A esos tres ingredientes base se suman una pizca de sal y una cantidad pequeña de manteca o aceite destinada a engrasar la sartén. El diseño de la masa es deliberadamente neutro: prescinde del azúcar y de cualquier otro endulzante, lo que vuelve al panqueque un producto versátil que admite rellenos dulces —entre los que se cuentan el clásico dulce de leche, la banana, las frutillas, la manzana, la miel, la crema y el chocolate— sin resignar su aptitud para integrarse en preparaciones saladas como canelones, torres o rellenos varios. Traducido: un único batido sirve para cubrir el menú de un día completo, desde el desayuno hasta la cena.
Consistencia, reposo y temperatura: las tres variables que definen el resultado
La consistencia de la mezcla constituye, según los especialistas consultados, la guía más confiable para evaluar el avance de la preparación. La pasta debe quedar fluida pero con algo de cuerpo, de modo que al volcarla sobre la sartén caliente se distribuya por sí sola cuando se inclina el recipiente.
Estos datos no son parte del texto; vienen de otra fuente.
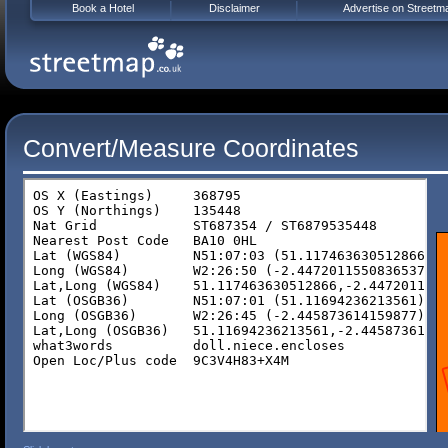
Book a Hotel
Disclaimer
Advertise on Streetm
Convert/Measure Coordinates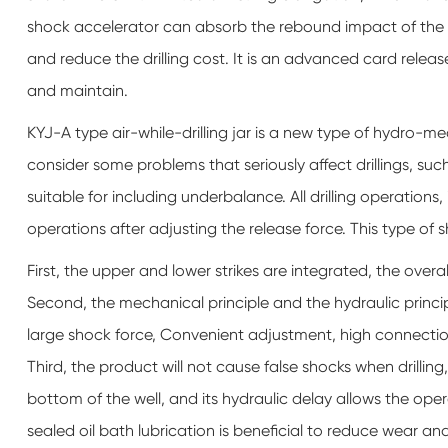
shock accelerator can absorb the rebound impact of the dril
and reduce the drilling cost. It is an advanced card release
and maintain.
KYJ-A type air-while-drilling jar is a new type of hydro-mec
consider some problems that seriously affect drillings, su
suitable for including underbalance. All drilling operations,
operations after adjusting the release force. This type of 
First, the upper and lower strikes are integrated, the overal
Second, the mechanical principle and the hydraulic princi
large shock force, Convenient adjustment, high connectio
Third, the product will not cause false shocks when drilling,
bottom of the well, and its hydraulic delay allows the oper
sealed oil bath lubrication is beneficial to reduce wear and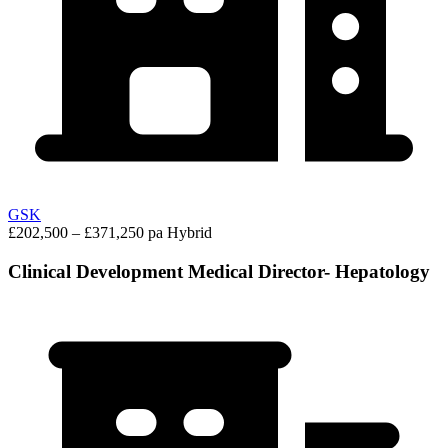
GSK
£202,500 – £371,250 pa
Hybrid
Clinical Development Medical Director- Hepatology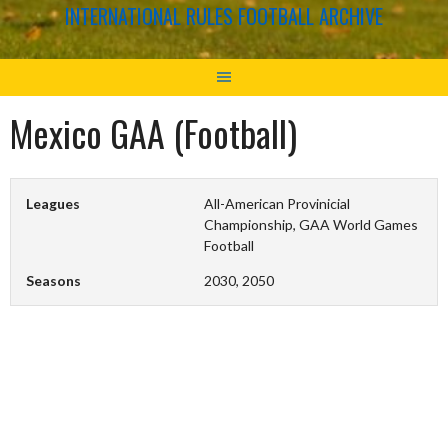
INTERNATIONAL RULES FOOTBALL ARCHIVE
Mexico GAA (Football)
Leagues
All-American Provinicial
Championship, GAA World Games
Football
Seasons
2030, 2050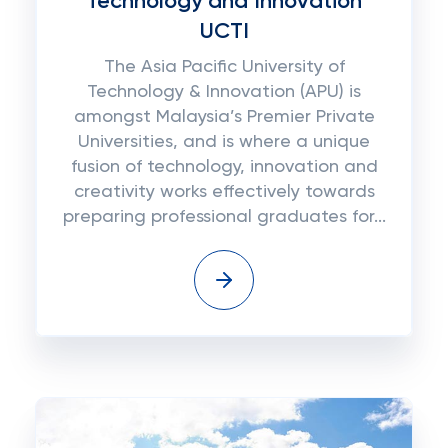
Technology and Innovation
UCTI
The Asia Pacific University of
Technology & Innovation (APU) is
amongst Malaysia’s Premier Private
Universities, and is where a unique
fusion of technology, innovation and
creativity works effectively towards
preparing professional graduates for...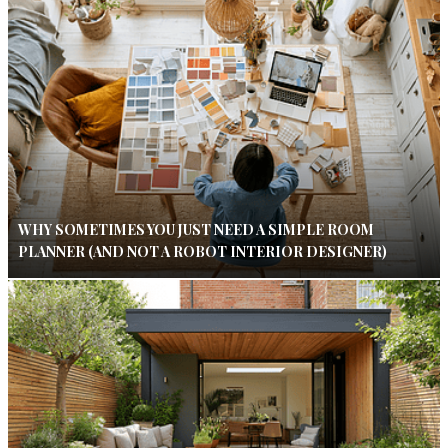
WHY SOMETIMES YOU JUST NEED A SIMPLE ROOM
PLANNER (AND NOT A ROBOT INTERIOR DESIGNER)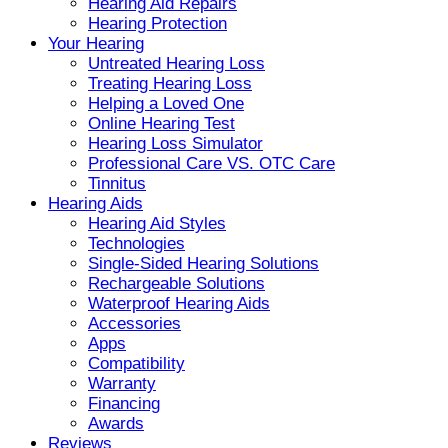
Hearing Aid Repairs
Hearing Protection
Your Hearing
Untreated Hearing Loss
Treating Hearing Loss
Helping a Loved One
Online Hearing Test
Hearing Loss Simulator
Professional Care VS. OTC Care
Tinnitus
Hearing Aids
Hearing Aid Styles
Technologies
Single-Sided Hearing Solutions
Rechargeable Solutions
Waterproof Hearing Aids
Accessories
Apps
Compatibility
Warranty
Financing
Awards
Reviews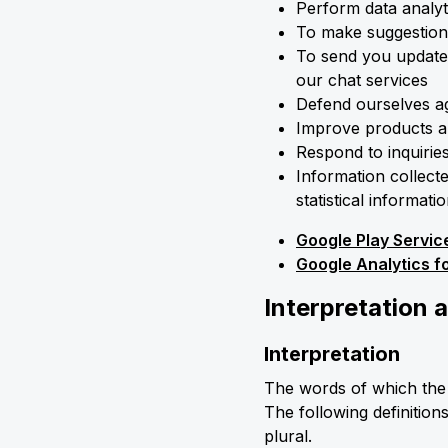
Perform data analyt
To make suggestions
To send you updates
our chat services
Defend ourselves ag
Improve products a
Respond to inquirie
Information collecte
statistical informat
Google Play Servic
Google Analytics f
Interpretation 
Interpretation
The words of which the i
The following definition
plural.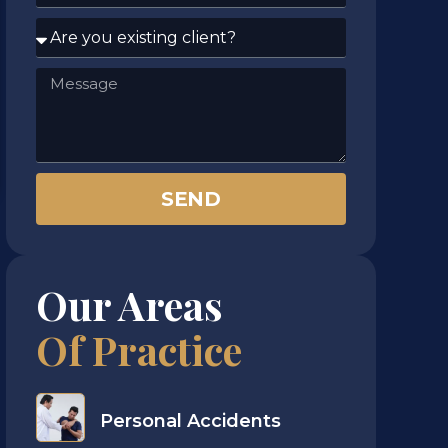
SEND
Our Areas
Of Practice​
Personal Accidents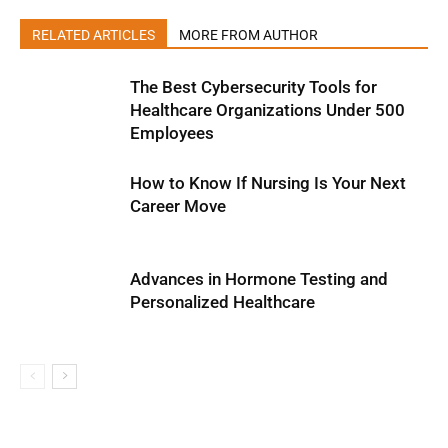
RELATED ARTICLES
MORE FROM AUTHOR
The Best Cybersecurity Tools for
Healthcare Organizations Under 500
Employees
How to Know If Nursing Is Your Next
Career Move
Advances in Hormone Testing and
Personalized Healthcare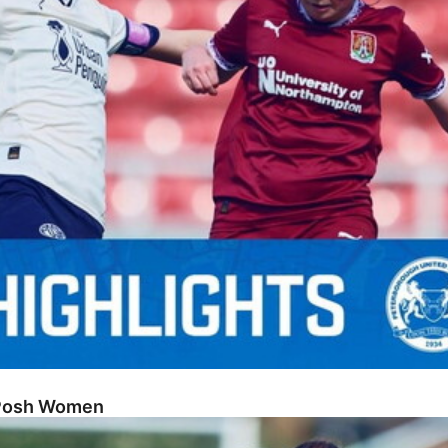
 Posh Women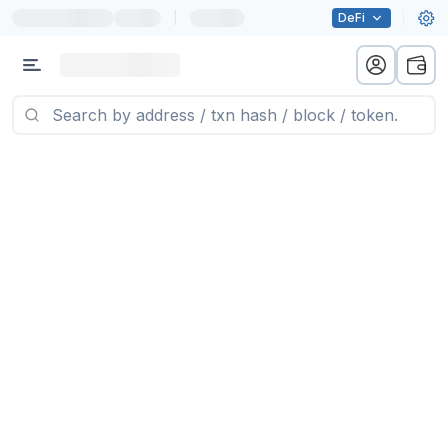
|
DeFi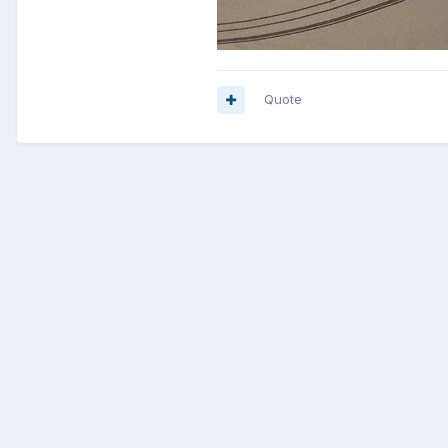
Quote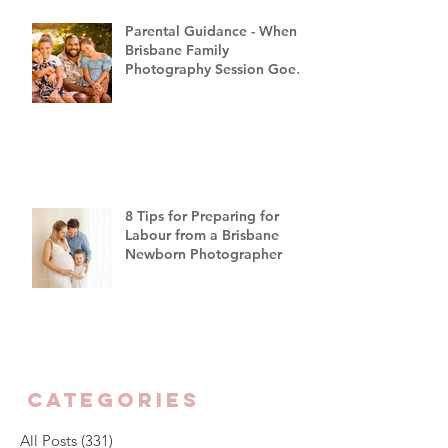
Parental Guidance - When a
Brisbane Family
Photography Session Goes
"Off Script"
8 Tips for Preparing for
Labour from a Brisbane
Newborn Photographer
CATEGORIES
All Posts
(331)
331 posts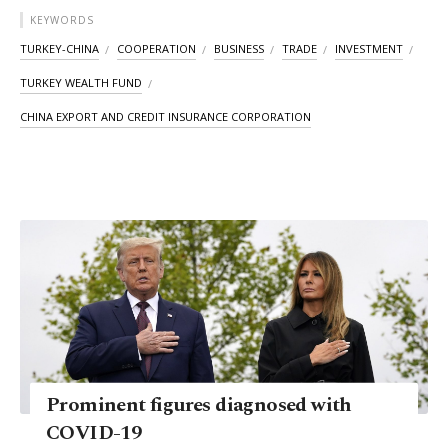
KEYWORDS
TURKEY-CHINA
COOPERATION
BUSINESS
TRADE
INVESTMENT
TURKEY WEALTH FUND
CHINA EXPORT AND CREDIT INSURANCE CORPORATION
Prominent figures diagnosed with
COVID-19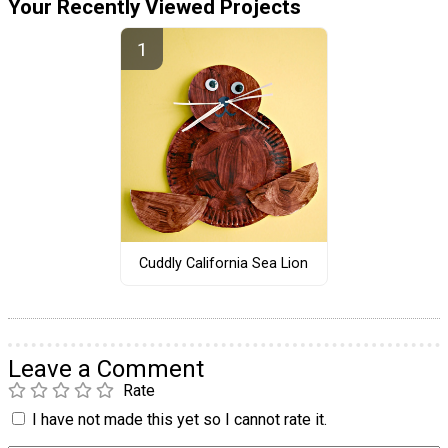
Your Recently Viewed Projects
Cuddly California Sea Lion
Leave a Comment
Rate
I have not made this yet so I cannot rate it.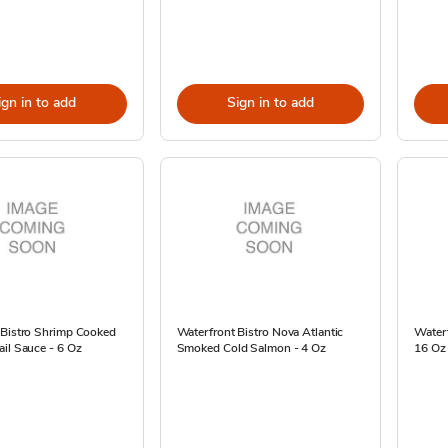
ign in to add
Sign in to add
 Bistro Shrimp Cooked
Waterfront Bistro Nova Atlantic
Waterf
il Sauce - 6 Oz
Smoked Cold Salmon - 4 Oz
16 Oz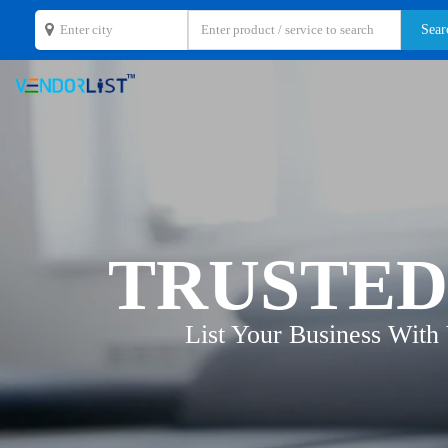
TRUSTED
List Your Business With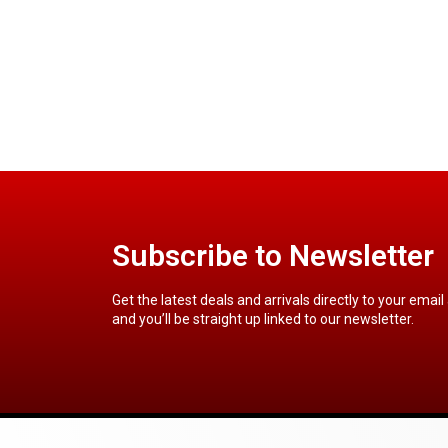
Subscribe to Newsletter
Get the latest deals and arrivals directly to your email
and you’ll be straight up linked to our newsletter.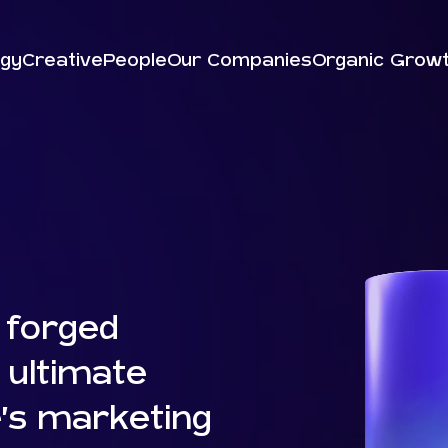
egy
Creative
People
Our Companies
Organic Grow
 forged
 ultimate
’s marketing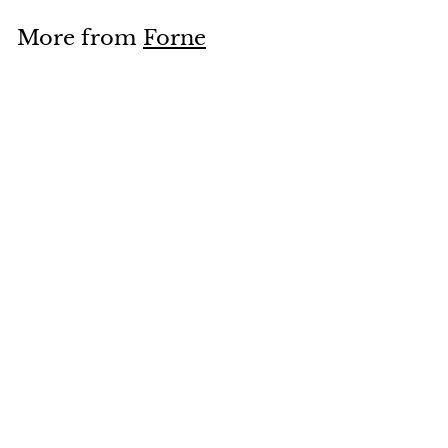
.
More from
Forne
4
0
Add to cart
Chitoseame Bag Kanji Charcoal Grey
Forne
$
$16
40
1
6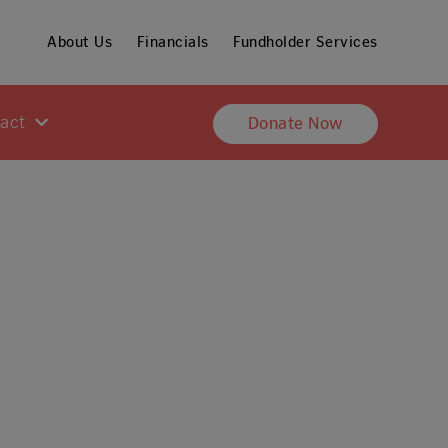
About Us
Financials
Fundholder Services
pact
Donate Now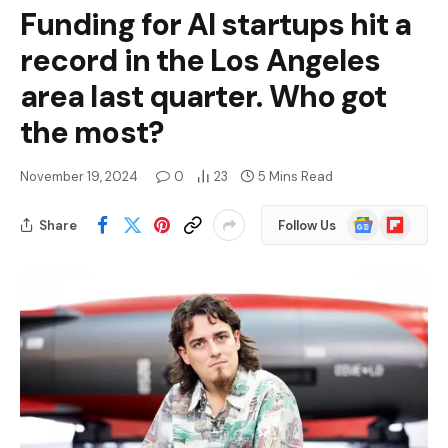
Funding for AI startups hit a
record in the Los Angeles
area last quarter. Who got
the most?
November 19, 2024
0
23
5 Mins Read
Google
Flipboard
Share
Follow Us
News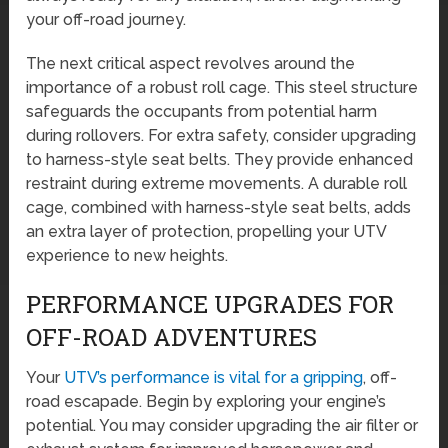
your off-road journey.
The next critical aspect revolves around the
importance of a robust roll cage. This steel structure
safeguards the occupants from potential harm
during rollovers. For extra safety, consider upgrading
to harness-style seat belts. They provide enhanced
restraint during extreme movements. A durable roll
cage, combined with harness-style seat belts, adds
an extra layer of protection, propelling your UTV
experience to new heights.
PERFORMANCE UPGRADES FOR
OFF-ROAD ADVENTURES
Your
UTV’s performance is vital for a gripping
, off-
road escapade. Begin by exploring your engine’s
potential. You may consider upgrading the air filter or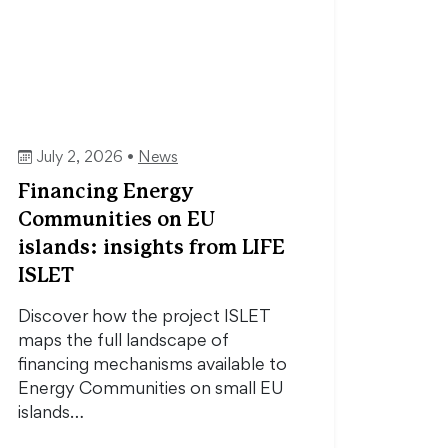
July 2, 2026 •
News
Financing Energy
Communities on EU
islands: insights from LIFE
ISLET
Discover how the project ISLET
maps the full landscape of
financing mechanisms available to
Energy Communities on small EU
islands…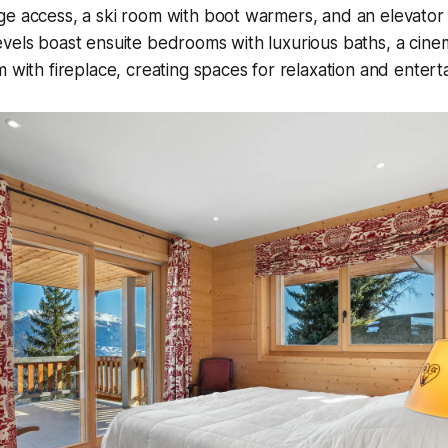
e access, a ski room with boot warmers, and an elevator 
vels boast ensuite bedrooms with luxurious baths, a cinem
m with fireplace, creating spaces for relaxation and entert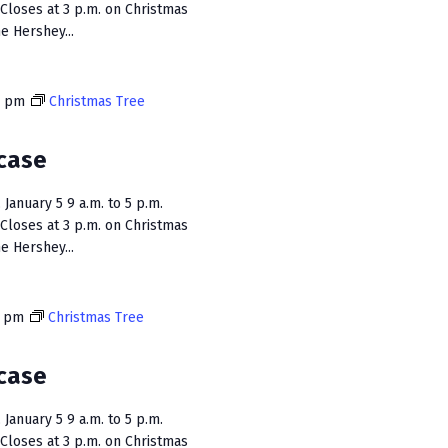
Closes at 3 p.m. on Christmas
e Hershey...
0 pm
Christmas Tree
case
January 5 9 a.m. to 5 p.m.
Closes at 3 p.m. on Christmas
e Hershey...
0 pm
Christmas Tree
case
January 5 9 a.m. to 5 p.m.
Closes at 3 p.m. on Christmas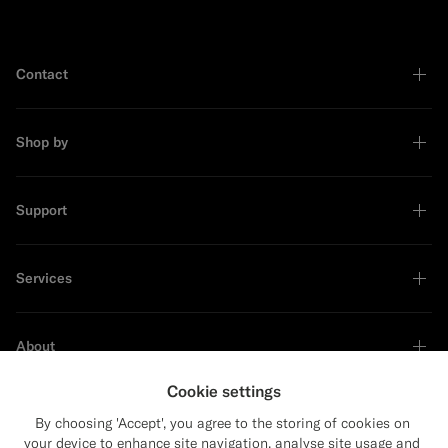
Contact
Shop by
Support
Services
About
Cookie settings
By choosing 'Accept', you agree to the storing of cookies on
your device to enhance site navigation, analyse site usage and
Sustainability Leader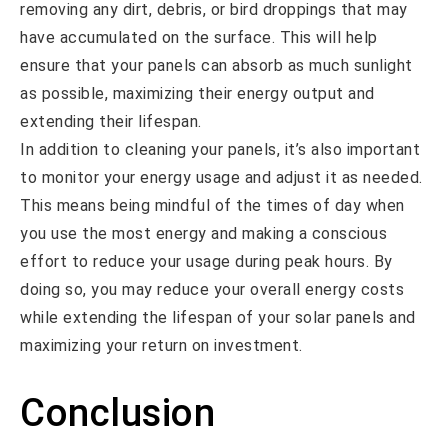
removing any dirt, debris, or bird droppings that may
have accumulated on the surface. This will help
ensure that your panels can absorb as much sunlight
as possible, maximizing their energy output and
extending their lifespan.
In addition to cleaning your panels, it’s also important
to monitor your energy usage and adjust it as needed.
This means being mindful of the times of day when
you use the most energy and making a conscious
effort to reduce your usage during peak hours. By
doing so, you may reduce your overall energy costs
while extending the lifespan of your solar panels and
maximizing your return on investment.
Conclusion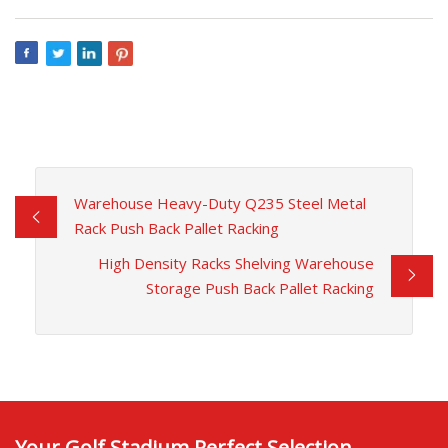
Warehouse Heavy-Duty Q235 Steel Metal
Rack Push Back Pallet Racking
High Density Racks Shelving Warehouse
Storage Push Back Pallet Racking
Your Golf Stadium Perfect Selection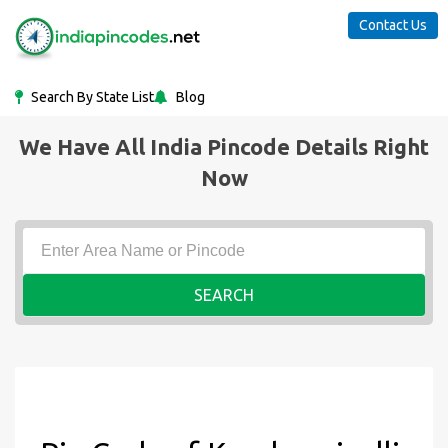
Contact Us
Search By State List
Blog
We Have All India Pincode Details Right
Now
SEARCH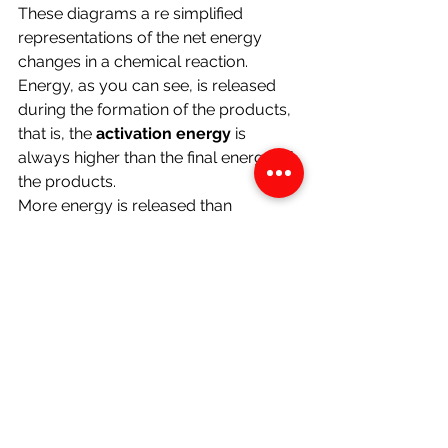
These diagrams a re simplified 
representations of the net energy 
changes in a chemical reaction.
Energy, as you can see, is released 
during the formation of the products, 
that is, the 
activation energy 
is 
always higher than the final energy of 
the products.
More energy is released than 
supplied in exothermic reactions. 
More energy is supplied than is 
released for endothermic reactions.
The activation energy is the 
minimum 
energy 
which must be supplied 
before the reaction proceeds. 
Chemistry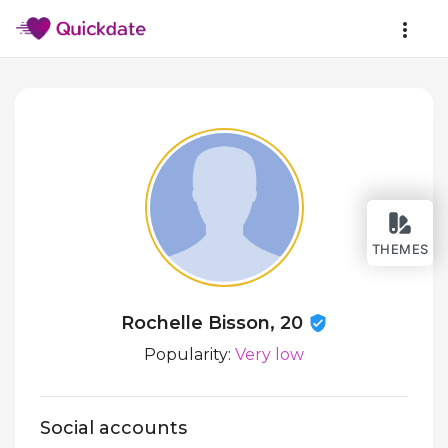
THEMES
Rochelle Bisson, 20
Popularity:
Very low
Social accounts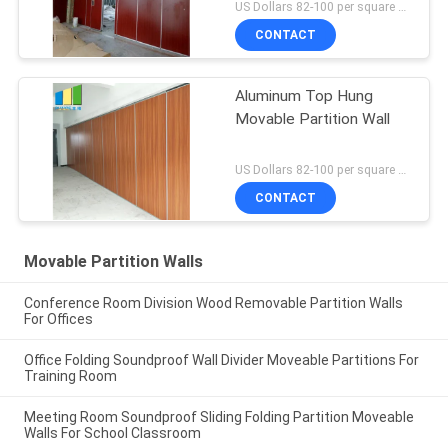
Max 600-1200 Mm
US Dollars 82-100 per square meter MOQ:No MOQ
CONTACT
Aluminum Top Hung
Movable Partition Wall
US Dollars 82-100 per square meter MOQ:No MOQ
CONTACT
Movable Partition Walls
Conference Room Division Wood Removable Partition Walls
For Offices
Office Folding Soundproof Wall Divider Moveable Partitions For
Training Room
Meeting Room Soundproof Sliding Folding Partition Moveable
Walls For School Classroom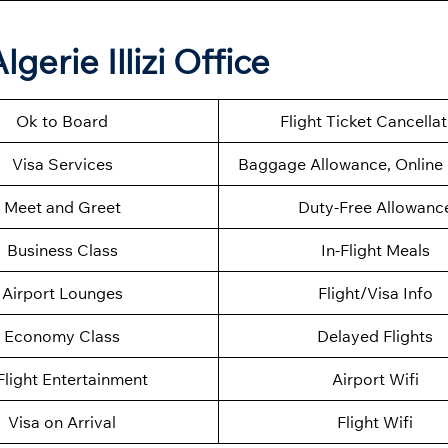
gerie Illizi Office
Ok to Board
Flight Ticket Cancella
Visa Services
Baggage Allowance, Online 
Meet and Greet
Duty-Free Allowanc
Business Class
In-Flight Meals
Airport Lounges
Flight/Visa Info
Economy Class
Delayed Flights
Flight Entertainment
Airport Wifi
Visa on Arrival
Flight Wifi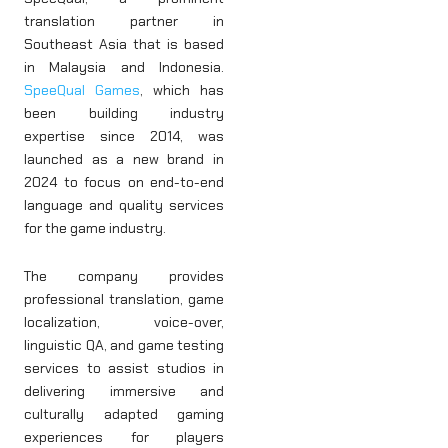
translation partner in
Southeast Asia that is based
in Malaysia and Indonesia.
SpeeQual Games
, which has
been building industry
expertise since 2014, was
launched as a new brand in
2024 to focus on end-to-end
language and quality services
for the game industry.
The company provides
professional translation, game
localization, voice-over,
linguistic QA, and game testing
services to assist studios in
delivering immersive and
culturally adapted gaming
experiences for players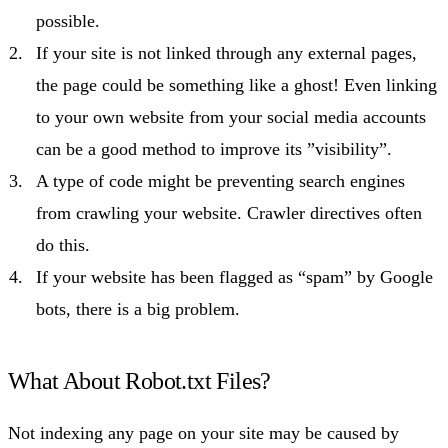
possible.
If your site is not linked through any external pages,
the page could be something like a ghost! Even linking
to your own website from your social media accounts
can be a good method to improve its ”visibility”.
A type of code might be preventing search engines
from crawling your website. Crawler directives often
do this.
If your website has been flagged as “spam” by Google
bots, there is a big problem.
What About Robot.txt Files?
Not indexing any page on your site may be caused by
Si el resultado fuese excesivamente espeso, un chorrito adicional de leche corrige la densidad; por el contrario, si la mezcla queda demasiado líquida y los panqueques tienden a romperse, una cucharada de harina la estabiliza sin alterar el resto de las proporciones.
- Incorporar solo una parte de la leche al inicio, junto con los huevos y la harina, hasta obtener una pasta lisa.
- Agregar el resto del líquido en forma gradual para evitar la formación de grumos.
- Si los grumos persisten,colar la mezcla antes de llevarla a la cocción.
- Reservar la preparación entre quince y treinta minutos para que la harina absorba el líquido por completo.
El punto justo de la sartén y la señal para dar vuelta
La temperatura de cocción ocupa un lugar tan relevante como la composición de la masa. Una superficie que no alcanzó el calor adecuado al momento de incorporar la preparación provoca que el panqueque absorba una cantidad mayor de grasa y eleva de manera considerable las chances de que se pegue al fondo. Con una sartén antiadherente en buen estado, engrasar apenas antes de la primera tanda resulta suficiente. El momento indicado para dar vuelta el panqueque se reconoce cuando los bordes lucen secos y comienzan a desprenderse por sí solos; apurar ese paso incrementa el riesgo de rotura.
Si el primer panqueque de la serie no sale bien, los manuales de cocina coinciden en señalar que no se trata de un error en la preparación sino de un paso necesario de calibración: la primera unidad sirve para ajustar la temperatura y la cantidad de masa por tanda. Aplicada con regularidad, la proporción 2-2-2 permite obtener alrededor de dieciséis unidades, equivalentes a aproximadamente ocho porciones, con un margen de error acotado y sin necesidad de recurrir a la receta cada vez que se enciende la hornalla.